Another thing that is interesting for all lamers: Please learn
to remove this horrible color flashing in the background. It
hurts my eyes, it makes good graphics look like shit and uses up
memory and processor time. Especially those guys who use "Pack-
Ice" and insert their color flashing shit in the unpacking
routine should be hot into space where they can do as much color
flashing as they want to. Why do I optimize an unpack routine as
much as possible if some lamer just adds 20 bytes for color
flashing.
If you want to demonstrate that a program is packed, then say
"Packed by...". That should do it.
I have often been asked when "Pack-Ice" 3.0 will be finished....
Well, to be honest, I haven't done any coding on "Pack-Ice" for
2 or 3 months.

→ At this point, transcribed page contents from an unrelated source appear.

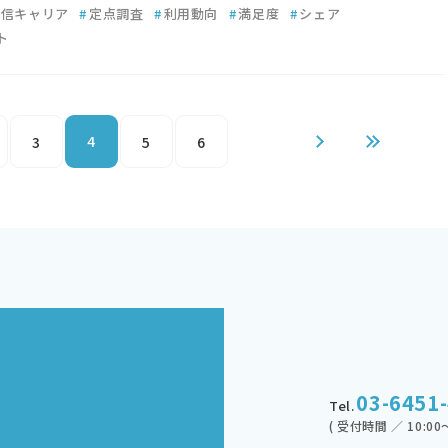
通信キャリア
#
定点調査
#
利用動向
#
満足度
#
シェア
ト
4
3
5
6
03-6451
Tel.
( 受付時間 ／ 10:00～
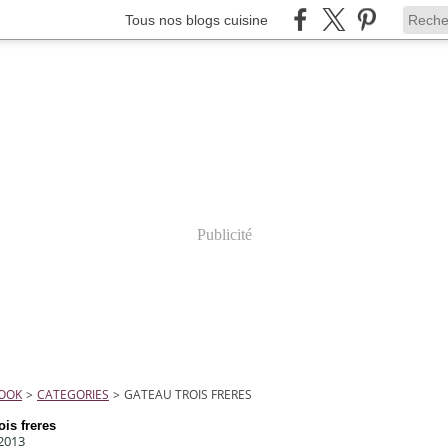
Tous nos blogs cuisine
Publicité
COOK
>
CATEGORIES
>
GATEAU TROIS FRERES
ois freres
 2013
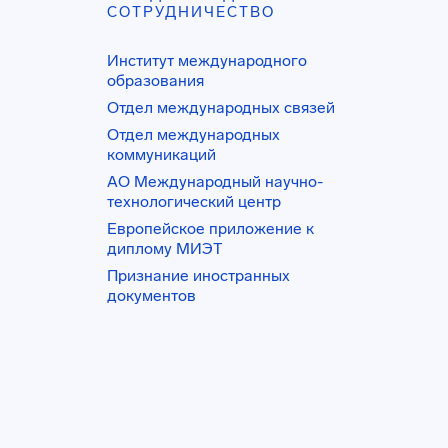
СОТРУДНИЧЕСТВО
Институт международного
образования
Отдел международных связей
Отдел международных
коммуникаций
АО Международный научно-
технологический центр
Европейское приложение к
диплому МИЭТ
Признание иностранных
документов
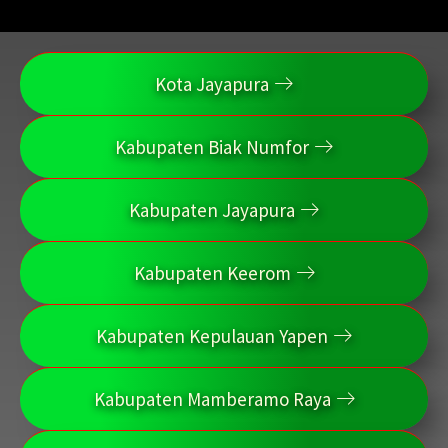
Kota Jayapura
Kabupaten Biak Numfor
Kabupaten Jayapura
Kabupaten Keerom
Kabupaten Kepulauan Yapen
Kabupaten Mamberamo Raya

But right now I have the time to get back to
coding. Maybe you will not get 3.0, but only 2.5 or something,
but I'll try to give you the best packer in your hands, so you
and everybody else can save a lot of disk-space.
Disclaimer
The text of the articles is identical to the originals like they appeared
in old ST NEWS issues. Please take into consideration that the author(s)
was (were) a lot younger and less responsible back then. So bad jokes,
bad English, youthful arrogance, insults, bravura, over-crediting and
tastelessness should be taken with at least a grain of salt. Any contact
and/or payment information, as well as deadlines/release dates of any
kind should be regarded as outdated. Due to the fact that these pages are
not actually contained in an Atari executable here, references to scroll
texts, featured demo screens and hidden articles may also be irrelevant.